Tú sabes que mi antecesor, jefe de la escolta, valiente hasta la temeridad, fue J. de la Cruz, que con riesgo de la suya salvó una vez la vida a El Mayor, que estos doce hombres que él mandaba, y yo mando ahora, no tienen más Dios que El Mayor, (…) su forma de adorarlo es lanzarse entre el enemigo irreflexivamente, como una legión de diablos”, dijo Pimentel, a quien lamentablemente se le cumplió su profecía, pero dejó una confesión histórica de la alta estima de los hombres de Agramonte.

Aunque ciertos dirigentes españoles quedaron en el recuerdo por los continuos baños de sangre y el odio extremo, promovido contra independentistas e inocentes civiles, como hicieron el Conde de Valmaseda y Valeriano Weyler, se evidencia una excepción en el trabajo Ignacio Agramonte en la opinión del contrario. Memoria del Capitán General Cándido Pieltain, de los historiadores, Kezia Zabrina Henry Knight, José Fernando Crespo Baró y Amparo Fernández Galera.

Según los autores, “… se advierten conceptos y opiniones respetuosas y con bastante veracidad y objetividad en torno a El Mayor”. Sobre su parecer de la labor unificadora y el empuje victorioso de las huestes contrarias, manifestó: “… el incremento de la insurrección continuaría, levantándose más y más el espíritu separatista, en proporción de lo que decaería el de las tropas y habitantes leales a España; (...) Ignacio Agramonte, en el Centro, con su prestigio y fuerzas, era un peligro constante para las Villas y el departamento Occidental”.

Calificó al líder como “... el más importante Jefe de la insurrección en el departamento Central y acaso en toda la Isla, por su ilustración, por la influencia que ejercía en sus secuaces, por su valor, carácter y energía, pudiendo asegurar (...), que su falta es un golpe mortal para los enemigos de España”. Afirmó que su muerte aceleraría el proceso de pacificación en la isla.
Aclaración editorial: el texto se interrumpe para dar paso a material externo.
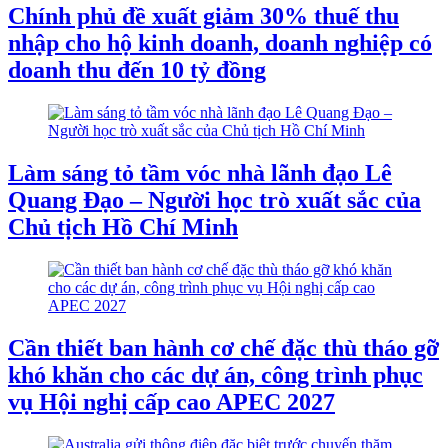
Chính phủ đề xuất giảm 30% thuế thu
nhập cho hộ kinh doanh, doanh nghiệp có
doanh thu đến 10 tỷ đồng
Làm sáng tỏ tầm vóc nhà lãnh đạo Lê
Quang Đạo – Người học trò xuất sắc của
Chủ tịch Hồ Chí Minh
Cần thiết ban hành cơ chế đặc thù tháo gỡ
khó khăn cho các dự án, công trình phục
vụ Hội nghị cấp cao APEC 2027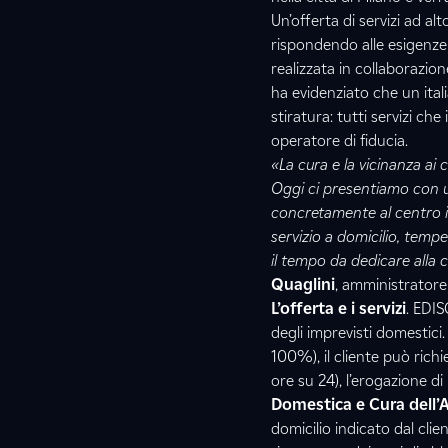
Un’offerta di servizi ad a
rispondendo alle esigenze
realizzata in collaborazio
ha evidenziato che un itali
stiratura: tutti servizi c
operatore di fiducia.
«La cura e la vicinanza ai 
Oggi ci presentiamo con u
concretamente al centro i
servizio a domicilio, temp
il tempo da dedicare alla 
Quaglini
, amministratore
L’offerta e i servizi
. EDIS
degli imprevisti domestici
100%), il cliente può rich
ore su 24), l’erogazione di 
Domestica e Cura dell’
domicilio indicato dal clie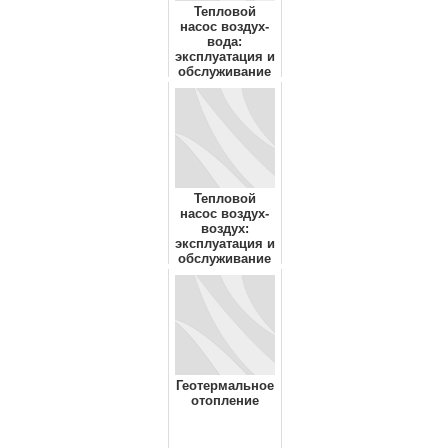
Тепловой
насос воздух-
вода:
эксплуатация и
обслуживание
Тепловой
насос воздух-
воздух:
эксплуатация и
обслуживание
Геотермальное
отопление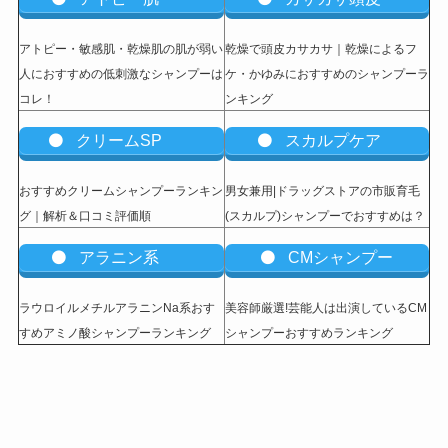
アトピー・敏感肌・乾燥肌の肌が弱い
乾燥で頭皮カサカサ｜乾燥によるフ
人におすすめの低刺激なシャンプーは
ケ・かゆみにおすすめのシャンプーラ
コレ！
ンキング
クリームSP
スカルプケア
おすすめクリームシャンプーランキン
男女兼用|ドラッグストアの市販育毛
グ｜解析＆口コミ評価順
(スカルプ)シャンプーでおすすめは？
アラニン系
CMシャンプー
ラウロイルメチルアラニンNa系おす
美容師厳選!芸能人は出演しているCM
すめアミノ酸シャンプーランキング
シャンプーおすすめランキング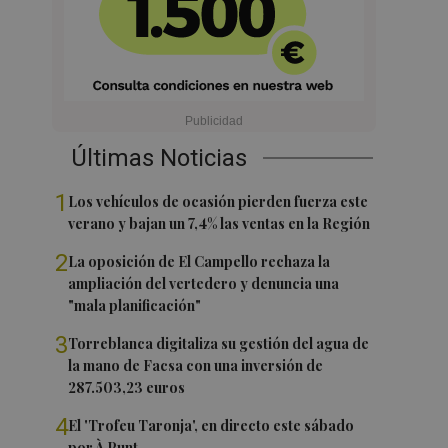
Últimas Noticias
1
Los vehículos de ocasión pierden fuerza este
verano y bajan un 7,4% las ventas en la Región
2
La oposición de El Campello rechaza la
ampliación del vertedero y denuncia una
"mala planificación"
3
Torreblanca digitaliza su gestión del agua de
la mano de Facsa con una inversión de
287.503,23 euros
4
El 'Trofeu Taronja', en directo este sábado
por À Punt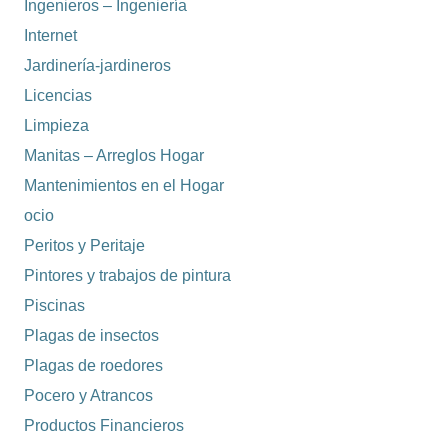
Ingenieros – Ingeniería
Internet
Jardinería-jardineros
Licencias
Limpieza
Manitas – Arreglos Hogar
Mantenimientos en el Hogar
ocio
Peritos y Peritaje
Pintores y trabajos de pintura
Piscinas
Plagas de insectos
Plagas de roedores
Pocero y Atrancos
Productos Financieros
De la entereza de su ejército y la habilidad para fortalecerlo sin importar de dónde fueran los soldados, Roa, de nuevo, saca debajo de la manga una de sus vivencias: “Agramonte confiaba (...) en las fuerzas villareñas que tenía a sus órdenes, bajo las inmediatas de jefe tan heroico como el brigadier José González Guerra (…) había logrado (…) que el villareño, algo así como peregrino displicente, olvidase las ofensas y el despojo de que fueron objeto sus coterráneos”.

Apunta que con su capacidad aglutinadora, sin dudas “... había logrado destruir de cuajo todo sentimiento de regionalismo, entre villareños y camagüeyanos, por lo que aquellos llegaron a sentirse como en casa en la tierra del Lugareño”, este oficial del Ejército Libertador, nacido en Las Villas, señala “… los camagüeyanos, a su vez, gustaban de alardear de esa hospitalidad que en pueblo tan viril fue característica, cuando el infortunio llenó de huéspedes su territorio (…)”. Define como “campeones de la libertad”, a todos los que se batieron en el territorio de Agramonte.

Cada valoración sobre Ignacio remite al rebelde con causa que desde niños los camagüeyanos aprendemos a venerar, a ese amasijo de ideales patrióticos y puros que a veces comparamos con la perfección, a ese hombre que vestimos de superhéroe cuando lo imaginamos, junto a su caballería, rescatando a Sanguily. Lo pensamos casi siempre en acción, duro, sincero, y escuchamos su galope incesante en el verbo de quienes sintieron su huella y nos deslumbran.